Maybe we were doomed to the same fate.

If so, I could only hope we’d enjoy getting there half as much as they apparently had.

                                                                                          * * * *

The man-dog introduction was not as successful as the live-dead introduction in Sunset Park two days earlier.

When I escorted Ric to the dog area, Quicksilver’s usual embarrassing crotch-sniff turned into a sudden snap. Ric’s pelvis did an evasive maneuver as fast, skilled, and sexy as a matador’s, but the fact remained that my dog had serious territorial issues.

“Bad boy!” the shelter lady and I shouted in unison. “No!”

Quicksilver sat down and commenced to lick his privates while casting resentful glances at all concerned.

The shelter lady and I giggled.

Ric was not amused.

                                                                                          * * * *

“At least,” he said, when he kissed me goodbye under Quicksilver’s watchful ice-blue gaze, “I don’t have to worry about your personal safety while I’m gone.”

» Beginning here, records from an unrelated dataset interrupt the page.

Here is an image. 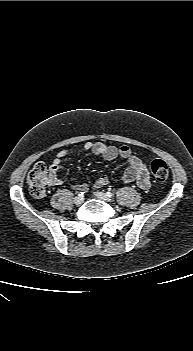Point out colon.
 <instances>
[{"label": "colon", "mask_w": 193, "mask_h": 351, "mask_svg": "<svg viewBox=\"0 0 193 351\" xmlns=\"http://www.w3.org/2000/svg\"><path fill=\"white\" fill-rule=\"evenodd\" d=\"M153 177L158 181H165L169 176V168L162 159H155L150 164ZM50 180V170L45 163H37L29 172L27 184L30 193L41 198L46 193L47 184Z\"/></svg>", "instance_id": "1"}]
</instances>
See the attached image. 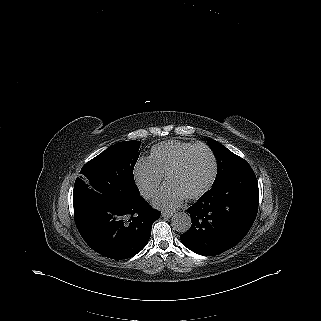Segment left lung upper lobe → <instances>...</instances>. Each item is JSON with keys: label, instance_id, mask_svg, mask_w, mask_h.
Returning <instances> with one entry per match:
<instances>
[{"label": "left lung upper lobe", "instance_id": "left-lung-upper-lobe-1", "mask_svg": "<svg viewBox=\"0 0 321 321\" xmlns=\"http://www.w3.org/2000/svg\"><path fill=\"white\" fill-rule=\"evenodd\" d=\"M208 145L215 153L218 163V171L213 185L221 182L233 172L251 168L246 160L234 154L219 142L210 140Z\"/></svg>", "mask_w": 321, "mask_h": 321}]
</instances>
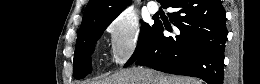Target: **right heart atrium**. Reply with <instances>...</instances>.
Segmentation results:
<instances>
[{
  "label": "right heart atrium",
  "instance_id": "d8ad5b80",
  "mask_svg": "<svg viewBox=\"0 0 260 84\" xmlns=\"http://www.w3.org/2000/svg\"><path fill=\"white\" fill-rule=\"evenodd\" d=\"M112 59L118 65L126 63L140 45V27L129 16L115 17L106 26Z\"/></svg>",
  "mask_w": 260,
  "mask_h": 84
}]
</instances>
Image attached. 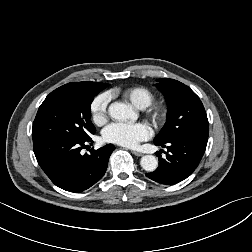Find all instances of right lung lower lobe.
I'll return each instance as SVG.
<instances>
[{"mask_svg":"<svg viewBox=\"0 0 252 252\" xmlns=\"http://www.w3.org/2000/svg\"><path fill=\"white\" fill-rule=\"evenodd\" d=\"M86 140L44 138L33 140L38 164L51 181L69 192H81L99 181L105 174L108 160L115 149L112 144L81 154Z\"/></svg>","mask_w":252,"mask_h":252,"instance_id":"1","label":"right lung lower lobe"}]
</instances>
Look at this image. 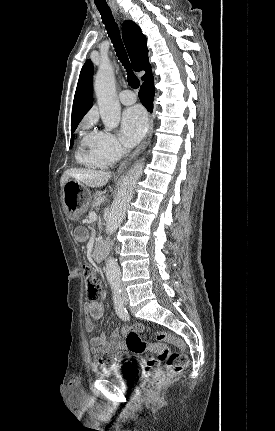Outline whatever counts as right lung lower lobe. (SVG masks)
<instances>
[{"label": "right lung lower lobe", "mask_w": 275, "mask_h": 431, "mask_svg": "<svg viewBox=\"0 0 275 431\" xmlns=\"http://www.w3.org/2000/svg\"><path fill=\"white\" fill-rule=\"evenodd\" d=\"M155 93L154 78L151 74L142 84L139 91V98L141 103L147 108L148 111L153 110V97Z\"/></svg>", "instance_id": "1"}]
</instances>
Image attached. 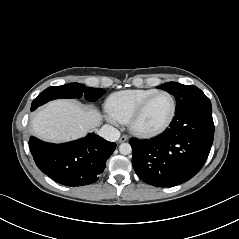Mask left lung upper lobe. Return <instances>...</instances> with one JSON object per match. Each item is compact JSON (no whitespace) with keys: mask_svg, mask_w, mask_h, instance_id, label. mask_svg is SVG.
Listing matches in <instances>:
<instances>
[{"mask_svg":"<svg viewBox=\"0 0 239 239\" xmlns=\"http://www.w3.org/2000/svg\"><path fill=\"white\" fill-rule=\"evenodd\" d=\"M172 94L176 98V111H179L193 103L209 100V98L194 85H183L176 82H168L158 86Z\"/></svg>","mask_w":239,"mask_h":239,"instance_id":"5c2ea615","label":"left lung upper lobe"}]
</instances>
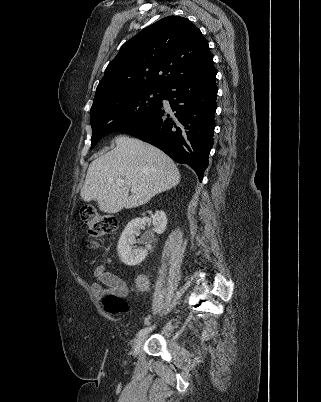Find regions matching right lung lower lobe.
I'll use <instances>...</instances> for the list:
<instances>
[{"instance_id":"obj_1","label":"right lung lower lobe","mask_w":321,"mask_h":402,"mask_svg":"<svg viewBox=\"0 0 321 402\" xmlns=\"http://www.w3.org/2000/svg\"><path fill=\"white\" fill-rule=\"evenodd\" d=\"M215 81L214 63L178 78L164 89L163 95L174 113L167 114L161 104L154 112L117 131L132 134L175 161L188 164L201 182L213 145Z\"/></svg>"}]
</instances>
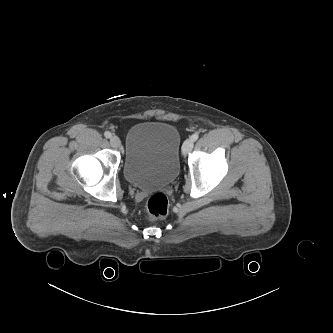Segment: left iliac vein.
<instances>
[{"label": "left iliac vein", "instance_id": "1", "mask_svg": "<svg viewBox=\"0 0 333 333\" xmlns=\"http://www.w3.org/2000/svg\"><path fill=\"white\" fill-rule=\"evenodd\" d=\"M193 140L192 139H187L184 143H183V146H182V153L184 155H186L187 153H189L192 148H193Z\"/></svg>", "mask_w": 333, "mask_h": 333}]
</instances>
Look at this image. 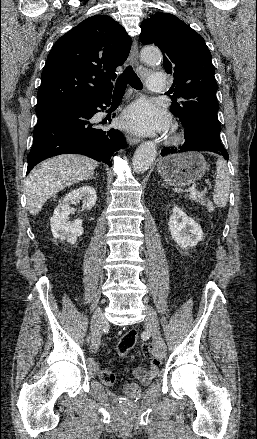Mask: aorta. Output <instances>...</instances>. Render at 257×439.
Returning <instances> with one entry per match:
<instances>
[{"mask_svg":"<svg viewBox=\"0 0 257 439\" xmlns=\"http://www.w3.org/2000/svg\"><path fill=\"white\" fill-rule=\"evenodd\" d=\"M143 61L148 65H155L161 61V52L155 47H146L141 51ZM157 155V149L154 143H142L133 156V167L136 172H144L153 164Z\"/></svg>","mask_w":257,"mask_h":439,"instance_id":"762f6f07","label":"aorta"}]
</instances>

I was going to miss him. I forced myself not to look back as I led Quick back to Dolly at a trot, trying not to worry about Ric’s personal safety on his vague quest south of the border. I didn’t need to ask if it was risky; his tight-lipped dismissal of my questions said everything.

I latched Quick into his safety harness in the front passenger seat. We both knew that it would break away in a second if he wanted it to, but it was easier to look like I was following responsible pet ownership rules than to explain to traffic cops that he was more like a hyper-bright twelve-year-old than a dog. After he’d broken major automotive glass to roar to my rescue in the pet store parking lot I wasn’t keen to tie him up.

“I’m going to be hitting the research trail,” I told him as we pulled out of the park’s lot.

“This town boasts two daily newspapers and a major university library. Somewhere in their records our dead folks must have left a trail.”

Quick regarded me with such intelligent eyes that I wanted to put a pair of sunglasses over them so as not to give away his awesome IQ. While he was looking so Rhodes Scholarish, I added, “Ric is a great guy and I really, really like him, so you will not treat him like an appetizer tray, got it?”

Quicksilver growled softly and stared out the open side window, letting his tongue flap through his fangs so he looked like the usual idiot canine easy rider.

When your dog is better at undercover work than you are, you have a problem.